YOU may remember that monster, the Bad Banker. Until recently we were boring ourselves demented ranting about him, as if complaining about some ex-lover we never liked in the first place. So, it comes as a relief to find we have moved on, and have a new baddie to gripe about. Philip Green, former “king of shops”, now, with the demise of BHS, the company he stewarded until he sold it for £1 last year, hailed by Conservative MP Richard Fuller as “the unacceptable face of capitalism”.

In a way, those two exes are not that different. Both come from the same world, both are connected, both speak volumes about the flaws of the economic system we live in and the way it is regulated. Both are characters we have long held with suspicion.

It’s hard not to see Green’s story as a fable of our times. To talk about the billionaire, worth around £3.2 billion, is to touch on the big issue of our time: widening inequality. How did the super-rich get so loaded, while everyone else seems to be struggling? How can Philip Green sit on his yacht on the Monte Carlo marina, while 11,000 people stand to lose their jobs at BHS?

Should he shoulder some blame, though he sold the company months ago? Is there something morally wrong, even if legally OK, about what he did when he bought up BHS in 2000 for £200 million and 15 years later sold it for £1 to a team that included the twice-bankrupted businessman, Dominic Chapell?

Green is he lends himself almost too well to caricature: the embodiment of all that is wrong with capitalism. There was the £6.2 million birthday party in Mexico, at which Stevie Wonder and Robbie Williams performed; the photographs with supermodels and pop stars; the solid gold monopoly set with the locations changed to those of Green family businesses; the three luxury yachts; the wife, Tina, who lives, like some offshore treasure, in the tax haven of Monaco, receiving occasional dividends from Arcadia, the fashion business of which she was conveniently made owner when Green acquired it in 2002.

This is a man who, in 2005, awarded his family (actually his wife, thereby avoiding tax) the biggest then pay cheque in British corporate history, a huge dividend from Arcadia that was more than four times the group’s pre-tax profits.
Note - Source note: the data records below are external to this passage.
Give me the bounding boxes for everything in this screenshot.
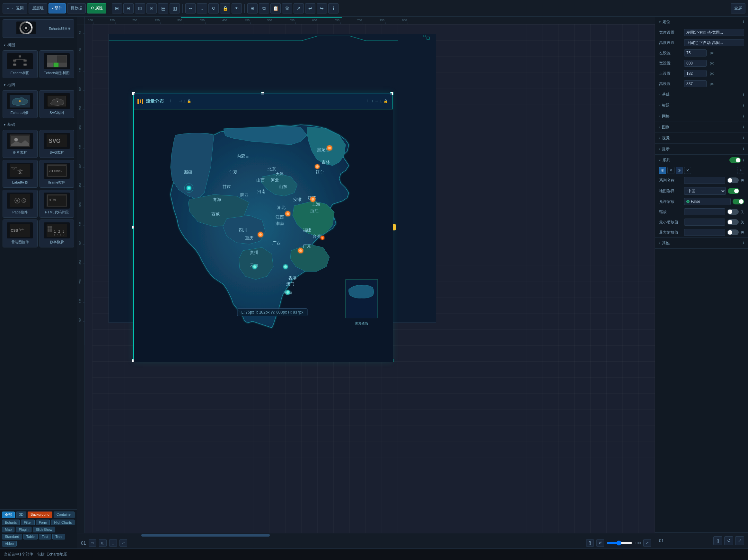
canvas-frame[interactable]: 流量分布 ⊢ ⊤ ⊣ ⊥ 🔒 ⊢ ⊤ ⊣ ⊥ 🔒 <box>109 34 436 323</box>
map-widget[interactable]: 流量分布 ⊢ ⊤ ⊣ ⊥ 🔒 ⊢ ⊤ ⊣ ⊥ 🔒 <box>133 93 393 361</box>
fullscreen-btn[interactable]: ⤢ <box>735 536 744 545</box>
series-section-header[interactable]: ▾ 系列 ℹ <box>655 155 748 166</box>
max-zoom-input[interactable] <box>684 229 725 236</box>
zoom-toggle[interactable] <box>727 209 739 215</box>
comp-svg-material[interactable]: SVG SVG素材 <box>40 130 74 158</box>
left-input[interactable] <box>684 49 706 56</box>
copy-btn[interactable]: ⧉ <box>259 3 269 14</box>
layers-button[interactable]: 层层组 <box>29 3 47 14</box>
top-input[interactable] <box>684 70 706 77</box>
visual-section-header[interactable]: › 视觉 ℹ <box>655 133 748 143</box>
delete-btn[interactable]: 🗑 <box>282 3 292 14</box>
redo-btn[interactable]: ↪ <box>317 3 327 14</box>
select-icon-btn[interactable]: ▭ <box>89 539 96 547</box>
tag-background[interactable]: Background <box>28 512 52 518</box>
comp-iframe[interactable]: <iFrame> Iframe控件 <box>40 160 74 188</box>
export-btn[interactable]: ↗ <box>294 3 304 14</box>
series-info-icon[interactable]: ℹ <box>743 158 744 162</box>
tag-all[interactable]: 全部 <box>2 512 15 518</box>
height-setting-input[interactable] <box>684 39 744 46</box>
tag-video[interactable]: Video <box>2 541 17 546</box>
tag-table[interactable]: Table <box>23 534 38 539</box>
min-zoom-input[interactable] <box>684 219 725 226</box>
fullscreen-canvas-btn[interactable]: ⤢ <box>119 539 127 547</box>
reset-btn[interactable]: ↺ <box>724 536 733 545</box>
map-select-dropdown[interactable]: 中国 <box>684 187 726 195</box>
paste-btn[interactable]: 📋 <box>271 3 281 14</box>
allow-zoom-toggle[interactable] <box>732 199 744 204</box>
tag-form[interactable]: Form <box>36 519 50 525</box>
comp-echarts-tree[interactable]: Echarts树图 <box>3 50 38 78</box>
section-basic[interactable]: ▾ 基础 <box>3 119 74 129</box>
series-name-input[interactable] <box>684 177 725 184</box>
tag-echarts[interactable]: Echarts <box>2 519 20 525</box>
comp-label[interactable]: TXT 文 Label标签 <box>3 160 38 188</box>
align-top-btn[interactable]: ⊡ <box>146 3 157 14</box>
rotate-btn[interactable]: ↻ <box>208 3 219 14</box>
comp-digit-flip[interactable]: 1 2 3 4 5 6 7 数字翻牌 <box>40 220 74 247</box>
comp-echarts-map[interactable]: Echarts地图 <box>3 90 38 118</box>
tag-filter[interactable]: Filter <box>21 519 34 525</box>
comp-image[interactable]: 图片素材 <box>3 130 38 158</box>
zoom-input[interactable] <box>684 208 725 215</box>
tag-test[interactable]: Test <box>39 534 51 539</box>
grid-section-header[interactable]: › 网格 ℹ <box>655 111 748 122</box>
max-zoom-toggle[interactable] <box>727 229 739 235</box>
code-icon-btn[interactable]: {} <box>586 539 594 547</box>
zoom-slider[interactable] <box>607 540 632 545</box>
tag-tree[interactable]: Tree <box>52 534 65 539</box>
grid-icon-btn[interactable]: ⊟ <box>109 539 117 547</box>
section-map[interactable]: ▾ 地图 <box>3 79 74 89</box>
title-section-header[interactable]: › 标题 ℹ <box>655 100 748 111</box>
comp-sunburst[interactable]: Echarts旭日图 <box>3 19 74 38</box>
series-tab-1[interactable]: ① <box>659 167 666 174</box>
lock-btn[interactable]: 🔒 <box>220 3 230 14</box>
props-button[interactable]: ⚙ 属性 <box>87 3 106 14</box>
comp-svg-map[interactable]: SVG地图 <box>40 90 74 118</box>
series-tab-2[interactable]: ② <box>676 167 683 174</box>
visual-info-icon[interactable]: ℹ <box>743 136 744 140</box>
tag-3d[interactable]: 3D <box>16 512 26 518</box>
other-info-icon[interactable]: ℹ <box>743 241 744 245</box>
info-btn[interactable]: ℹ <box>328 3 338 14</box>
series-tab-1-close[interactable]: ✕ <box>668 167 675 174</box>
other-section-header[interactable]: › 其他 ℹ <box>655 238 748 248</box>
positioning-info-icon[interactable]: ℹ <box>743 20 744 24</box>
group-btn[interactable]: ⊞ <box>247 3 258 14</box>
components-button[interactable]: ▪ 部件 <box>48 3 66 14</box>
title-info-icon[interactable]: ℹ <box>743 103 744 107</box>
tooltip-section-header[interactable]: › 提示 ℹ <box>655 144 748 154</box>
eye-btn[interactable]: 👁 <box>232 3 242 14</box>
tooltip-info-icon[interactable]: ℹ <box>743 147 744 151</box>
tag-plugin[interactable]: Plugin <box>16 527 31 532</box>
series-tab-2-close[interactable]: ✕ <box>684 167 691 174</box>
tag-highcharts[interactable]: HighCharts <box>51 519 74 525</box>
series-toggle[interactable] <box>729 157 741 163</box>
align-right-btn[interactable]: ⊠ <box>135 3 145 14</box>
width-input[interactable] <box>684 60 706 67</box>
tag-container[interactable]: Container <box>54 512 75 518</box>
comp-sprite[interactable]: CSS Sprite 雪碧图控件 <box>3 220 38 247</box>
flip-v-btn[interactable]: ↕ <box>197 3 207 14</box>
tag-slideshow[interactable]: SlideShow <box>33 527 55 532</box>
align-vcenter-btn[interactable]: ▤ <box>158 3 168 14</box>
reset-icon-btn[interactable]: ↺ <box>597 539 604 547</box>
data-button[interactable]: 目数据 <box>67 3 86 14</box>
positioning-header[interactable]: ▾ 定位 ℹ <box>655 17 748 27</box>
series-add-btn[interactable]: + <box>737 167 744 174</box>
width-setting-input[interactable] <box>684 29 744 36</box>
code-btn[interactable]: {} <box>713 536 722 545</box>
section-tree[interactable]: ▾ 树图 <box>3 40 74 49</box>
fullscreen2-btn[interactable]: ⤢ <box>643 539 651 547</box>
height-input[interactable] <box>684 80 706 87</box>
align-left-btn[interactable]: ⊞ <box>112 3 122 14</box>
canvas-viewport[interactable]: 流量分布 ⊢ ⊤ ⊣ ⊥ 🔒 ⊢ ⊤ ⊣ ⊥ 🔒 <box>93 24 655 533</box>
basic-section-header[interactable]: › 基础 ℹ <box>655 89 748 100</box>
legend-section-header[interactable]: › 图例 ℹ <box>655 122 748 132</box>
tag-standard[interactable]: Standard <box>2 534 22 539</box>
series-name-toggle[interactable] <box>727 177 739 183</box>
flip-h-btn[interactable]: ↔ <box>185 3 195 14</box>
undo-btn[interactable]: ↩ <box>305 3 315 14</box>
comp-html-snippet[interactable]: HTML HTML代码片段 <box>40 190 74 218</box>
fullscreen-button[interactable]: 全屏 <box>731 3 745 14</box>
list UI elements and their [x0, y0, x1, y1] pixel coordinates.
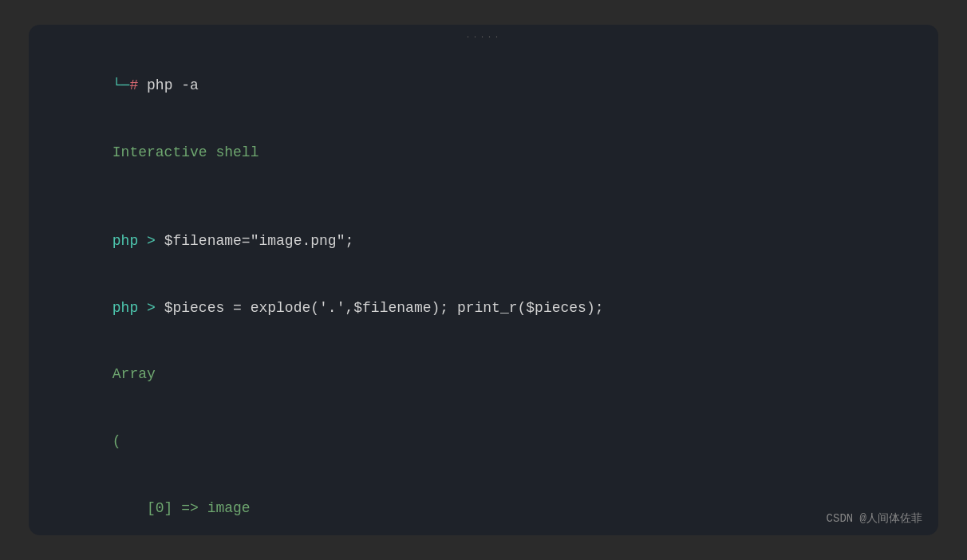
command-text: php -a [138, 77, 199, 93]
output-text: ( [112, 433, 121, 449]
terminal-line: php > $pieces = explode('.',$filename); … [61, 275, 906, 342]
drag-handle[interactable]: ····· [29, 25, 938, 45]
output-text: Array [112, 366, 156, 382]
prompt-hash: # [129, 77, 138, 93]
watermark: CSDN @人间体佐菲 [827, 511, 922, 526]
output-text: [0] => image [112, 500, 251, 516]
terminal-line: [0] => image [61, 475, 906, 535]
drag-dots: ····· [465, 33, 501, 41]
terminal-line: └─# php -a [61, 53, 906, 120]
code-text: $filename="image.png"; [164, 233, 354, 249]
php-prompt: php > [112, 233, 164, 249]
terminal-line: Interactive shell [61, 120, 906, 187]
terminal-line: ( [61, 408, 906, 475]
terminal-line: php > $filename="image.png"; [61, 208, 906, 275]
php-prompt: php > [112, 300, 164, 316]
terminal-window: ····· └─# php -a Interactive shell php >… [29, 25, 938, 535]
blank-line [61, 186, 906, 208]
output-text: Interactive shell [112, 144, 259, 160]
terminal-content: └─# php -a Interactive shell php > $file… [29, 45, 938, 535]
code-text: $pieces = explode('.',$filename); print_… [164, 300, 604, 316]
terminal-line: Array [61, 342, 906, 409]
prompt-arrow: └─ [112, 77, 130, 93]
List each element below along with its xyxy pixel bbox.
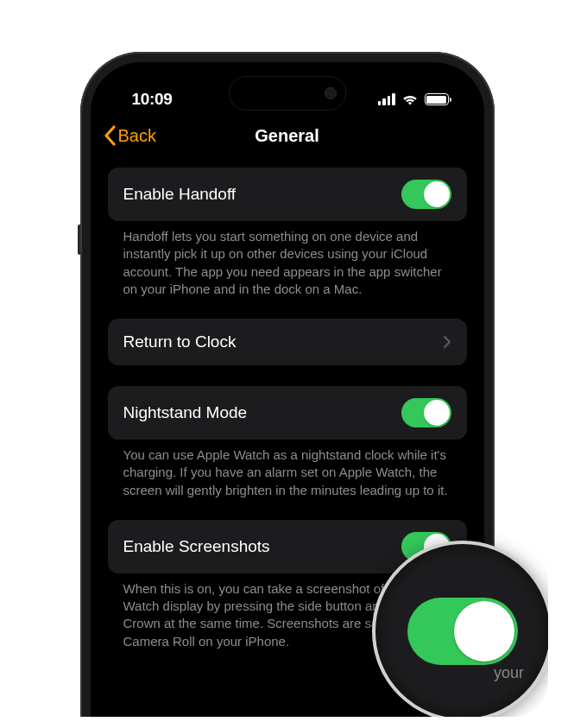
chevron-right-icon [443,335,451,349]
status-icons [378,93,451,105]
screenshot-card: 10:09 [26,26,548,717]
cell-label: Enable Screenshots [123,537,270,556]
nightstand-mode-cell[interactable]: Nightstand Mode [108,386,467,440]
status-time: 10:09 [132,90,173,109]
back-label: Back [118,126,156,146]
page-title: General [255,126,319,146]
nav-bar: Back General [91,117,484,159]
nightstand-footer: You can use Apple Watch as a nightstand … [108,440,467,520]
dynamic-island [229,76,346,111]
return-clock-footer [108,365,467,386]
magnified-text-fragment: your [494,664,524,682]
nightstand-toggle[interactable] [401,398,451,427]
wifi-icon [401,93,419,105]
back-button[interactable]: Back [103,125,156,146]
cell-label: Nightstand Mode [123,403,248,422]
chevron-left-icon [103,125,117,146]
battery-icon [425,93,451,105]
cell-label: Return to Clock [123,332,237,351]
cell-label: Enable Handoff [123,185,237,204]
handoff-toggle[interactable] [401,180,451,209]
enable-handoff-cell[interactable]: Enable Handoff [108,168,467,221]
magnified-toggle-icon [407,598,518,665]
return-to-clock-cell[interactable]: Return to Clock [108,319,467,365]
handoff-footer: Handoff lets you start something on one … [108,221,467,319]
magnifier-callout: your [372,541,548,717]
front-camera-icon [325,87,337,99]
cellular-signal-icon [378,93,395,105]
His life, even without this latest episode, delivers us wealth porn at its most indigestible, a grotesque overdose of super-rich detail, in a world where so many have so little.

Then we find that some of the Green millions came from dividends taken out of BHS, a company which has collapsed, leaving thousands jobless.

The whole affair could almost have been penned by a satirist as a tragi-comic sketch about capitalist injustice. We learn, for instance that Green and his family received £586m in dividends, rental payments and interest on loans before he sold BHS, and it turns out that this figure is not far off the company’s pensions deficit of £571 million. The £80 million he has offered to pay into the Pension Protection Fund, is less than the around £100 million it’s estimated he has just spent on his third super-yacht.

Of course, Green’s defenders will point out that much of the pension shortfall was caused, not by Green but by the 2008 crash. They’ll note that BHS was doing quite well when he took those dividends out of the company. But, across the media, even believers in capitalism are seeking to distance themselves from what he represents. Conservative MP David Davis, in The Financial Times, said: “This is the dark side of capitalism: increased borrowing and payment of ever bigger dividends; risk transferred from the private to the public when the business fails; the low paid and the taxpayer left to pick up the bill. It is all worryingly reminiscent of the 2008 banking crash.”

The urge is there, undoubtedly, to see Green in stocks. Some are calling for him to be stripped of his knighthood, some to pay back his dividends. There is a desire for questions to be answered, and some will be when he appears before MPs investigating BHS’s collapse. Of course, when the questioning is done, it may transpire that it’s all perfectly legal. But that wouldn’t stop us thinking the situation was rotten. In fact, it would make us feel it stank even more: not just Green, but the whole system.

Fred Goodwin became our poster boy for how the banking world went bad. Now, Green looks to be reminding us that there are many unacceptable faces of capitalism. Of course we always knew that. But it’s been a while since we’ve had it so glitzily wrapped, in pictures of Kate Moss and luxury super-yachts.